Los convulsos días que atravesamos ponen a prueba los valores y los principios sobre los que construimos, desde la ilustración, la idea de Estado, libertades y derechos.
La erosión democrática puede explicarse por varias vías; sin embargo, la desigualdad y la pobreza han sido los catalizadores tanto de modelos populistas como de autoritarismos religiosos que, con falsas promesas de bienestar, lucran con el resentimiento y la desesperanza de los ciudadanos.
Eso explica, grosso modo, el ascenso de los populismos y de los partidos extremistas que lejos de promover los derechos humanos prefieren los privilegios de sus redes clientelares y de sus familias. Se han vuelto en una suerte de monarquía descastada: sin títulos nobiliarios, ni esfuerzos universitarios, que justifiquen las decisiones ni las posesiones que ostentan. Sólo la efímera cercanía con las cúpulas son la órbita en la que gira su caprichoso y altanero desplante de poder.
Lo hemos visto, recientemente, en Venezuela. Nicolás Maduro —sin un ápice de decoro político— ha expresado que ganará las próximas elecciones “a las buenas o a las malas”. A pesar de la simpatía ciudadana por María Corina Machado, el régimen del iluminado Maduro utilizó chapuzas legales para impedir que la candidata pueda participar en las próximas elecciones. Para decirlo en lenguaje ciudadano: “tú no puedes participar, porque me ganas”.
María Corina no se ha rendido; está dispuesta a dar la batalla no sólo por su candidatura sino por la permanencia del modelo democrático de su país.

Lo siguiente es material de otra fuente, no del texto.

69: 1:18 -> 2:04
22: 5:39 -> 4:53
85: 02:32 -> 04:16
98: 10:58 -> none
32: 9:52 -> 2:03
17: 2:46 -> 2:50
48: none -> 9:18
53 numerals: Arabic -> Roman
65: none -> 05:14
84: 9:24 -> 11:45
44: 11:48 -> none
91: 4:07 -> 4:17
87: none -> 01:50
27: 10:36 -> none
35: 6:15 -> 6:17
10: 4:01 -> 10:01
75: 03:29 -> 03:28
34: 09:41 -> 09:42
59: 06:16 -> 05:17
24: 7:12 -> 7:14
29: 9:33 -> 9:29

El esfuerzo no es menor y merece el apoyo de la comunidad internacional no por intereses partidistas sino por la estabilidad de la región.

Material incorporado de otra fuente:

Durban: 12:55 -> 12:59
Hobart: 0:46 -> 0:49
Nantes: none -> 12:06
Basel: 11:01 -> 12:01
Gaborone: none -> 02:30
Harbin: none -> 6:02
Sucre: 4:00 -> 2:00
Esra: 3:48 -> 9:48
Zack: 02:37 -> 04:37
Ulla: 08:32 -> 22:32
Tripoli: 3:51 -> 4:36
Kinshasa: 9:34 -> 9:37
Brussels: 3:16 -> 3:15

Lo que ha hecho Maduro desafía al cinismo más burdo y a la desfachatez política más grotesca.
¿En qué universo democrático es posible hacer tantas fechorías con tan poca vergüenza? En el del populista Maduro: ése que saluda con la mano izquierda, pero que cobra y se enriquece con la mano derecha. Hace tiempo que la credibilidad del régimen se deslavó, destiñó, desaliñó por las escandalosas medidas de gobierno, la corrupción y los vínculos con el crimen organizado. Frente a esto, es inevitable preguntarse: ¿preferimos que nos gobiernen bandidos o personas decentes? La respuesta es, en mi opinión, indubitable: personas decentes que respeten la ley, las instituciones y con honorabilidad, pues sólo con ellas se pueden tener certezas y hacer un plan de vida a largo plazo.

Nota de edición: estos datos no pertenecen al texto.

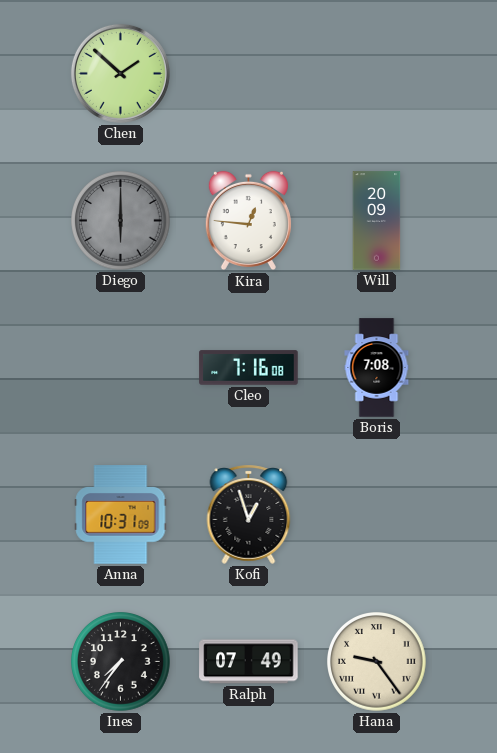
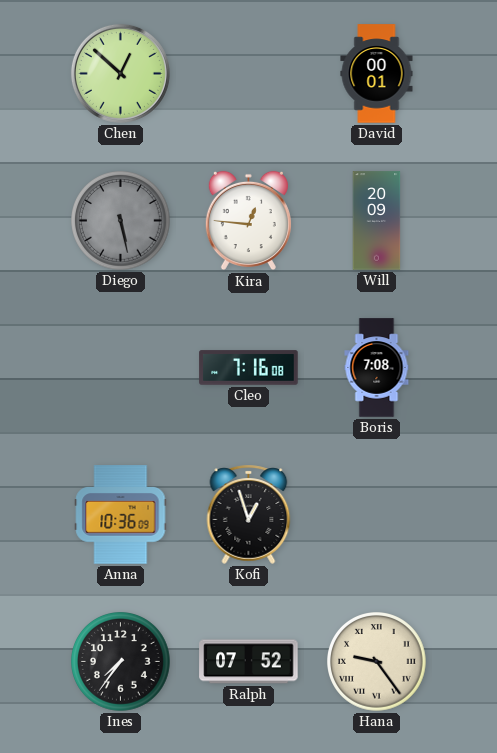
Chen: 1:52 -> 12:52
David: none -> 00:01
Diego: 6:00 -> 5:28
Anna: 10:31 -> 10:36
Ralph: 07:49 -> 07:52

No seamos ciudadanos de brazos caídos, incapaces de pelear, de exigir y de luchar. Tampoco nos conformemos con ser mendigos de los gobiernos: no podemos conformarnos con migajas de ciudadanía, ni con sobrantes de libertad.
Y aunque el camino sea arduo, cada milímetro perdido de derechos genera un retroceso infinito de espacios democráticos. Sólo si peleamos por ellos, sobrevivirán nuestras democracias.